Here’s how it works:
- Item Profiles: Each item is characterized by a set of descriptors or terms. For movies, this might include the genre, director, actors, etc.
- User Profiles: The system builds a profile for each user based on the characteristics of the items they have interacted with. In simple terms, it keeps track of the features you seem to prefer.
- Recommendation: The system matches user profiles with item profiles. It recommends items with content similar to what you've liked before.
In content-based systems, the recommendations are directly related to the user's past behavior and do not involve other users' preferences. This system is more personalized but can suffer from a lack of diversity in recommendations since it's based solely on your previous actions.
Both systems have their strengths and weaknesses, and often, modern recommendation engines use a hybrid approach (think Netflix), combining elements of both to provide more accurate and diverse suggestions.
Warp
Weighted Approximate-Rank Pairwise loss (WARP loss) was first introduced in WSABIE: Scaling Up To Large Vocabulary Image Annotation by Weston et al. WARP is quite similar to BPR: you sample a positive and negative item for a user, predict for both, and take the difference. In BPR, you then make the SGD update with this difference as a weight.
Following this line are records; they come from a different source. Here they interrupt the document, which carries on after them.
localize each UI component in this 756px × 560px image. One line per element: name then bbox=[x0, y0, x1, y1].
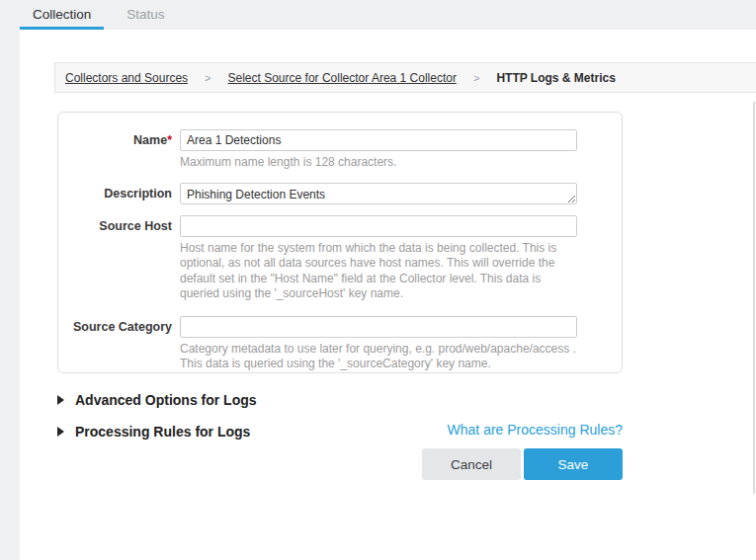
advanced-options-section-toggle[interactable]: Advanced Options for Logs bbox=[57, 392, 257, 408]
description-textarea[interactable]: Phishing Detection Events bbox=[180, 183, 577, 204]
breadcrumb-collectors-and-sources[interactable]: Collectors and Sources bbox=[65, 71, 188, 85]
cancel-button[interactable]: Cancel bbox=[422, 448, 521, 480]
save-button[interactable]: Save bbox=[524, 448, 623, 480]
name-help-text: Maximum name length is 128 characters. bbox=[180, 155, 579, 171]
processing-rules-label: Processing Rules for Logs bbox=[75, 424, 250, 440]
expand-triangle-icon bbox=[57, 427, 64, 437]
source-host-label: Source Host bbox=[58, 215, 172, 237]
breadcrumb-separator-icon: > bbox=[205, 72, 210, 84]
expand-triangle-icon bbox=[57, 395, 64, 405]
breadcrumb-current-page: HTTP Logs & Metrics bbox=[496, 71, 615, 85]
tab-status[interactable]: Status bbox=[114, 0, 177, 30]
name-row: Name* bbox=[58, 129, 622, 151]
description-row: Description Phishing Detection Events bbox=[58, 183, 622, 204]
source-host-help-text: Host name for the system from which the … bbox=[180, 241, 579, 302]
breadcrumb: Collectors and Sources > Select Source f… bbox=[54, 62, 756, 93]
content-panel: Collectors and Sources > Select Source f… bbox=[20, 30, 756, 560]
processing-rules-section-toggle[interactable]: Processing Rules for Logs bbox=[57, 424, 250, 440]
source-host-row: Source Host bbox=[58, 215, 622, 237]
source-config-form: Name* Maximum name length is 128 charact… bbox=[57, 112, 623, 373]
right-panel-divider bbox=[753, 102, 755, 494]
advanced-options-label: Advanced Options for Logs bbox=[75, 392, 257, 408]
source-host-input[interactable] bbox=[180, 215, 577, 237]
name-input[interactable] bbox=[180, 129, 577, 151]
source-category-label: Source Category bbox=[58, 316, 172, 338]
description-label: Description bbox=[58, 183, 172, 204]
required-asterisk: * bbox=[167, 133, 172, 147]
breadcrumb-select-source[interactable]: Select Source for Collector Area 1 Colle… bbox=[228, 71, 457, 85]
source-category-row: Source Category bbox=[58, 316, 622, 338]
form-actions: Cancel Save bbox=[422, 448, 623, 480]
source-category-help-text: Category metadata to use later for query… bbox=[180, 342, 579, 372]
breadcrumb-separator-icon: > bbox=[473, 72, 479, 84]
tab-collection[interactable]: Collection bbox=[20, 0, 104, 30]
tab-bar: Collection Status bbox=[0, 0, 756, 30]
name-label: Name* bbox=[58, 129, 172, 151]
what-are-processing-rules-link[interactable]: What are Processing Rules? bbox=[448, 422, 623, 438]
source-category-input[interactable] bbox=[180, 316, 577, 338]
In WARP, you only run the SGD update if you predict wrongly, i.e., you predict the negative item has a higher score than the positive item. If you do not predict wrong, then you keep drawing negative items until you either get the prediction wrong or reach some cutoff value.
Links
- Quick Tutorial
- LightFM introduction and explanation by the person who made it.
- Learning to Rank About implicit ranking algorithms.
- Practical Recommendation Systems
Thoughts
- I have not really delved that much into predictions based on other than collaborative filtering. I wonder if you can predict the most likely next item. So you have a data set of orders. You can remove one and then try to predict the next most common item. If you have a large store, then it might be more challenging to do this as the solution matrix would be large indeed.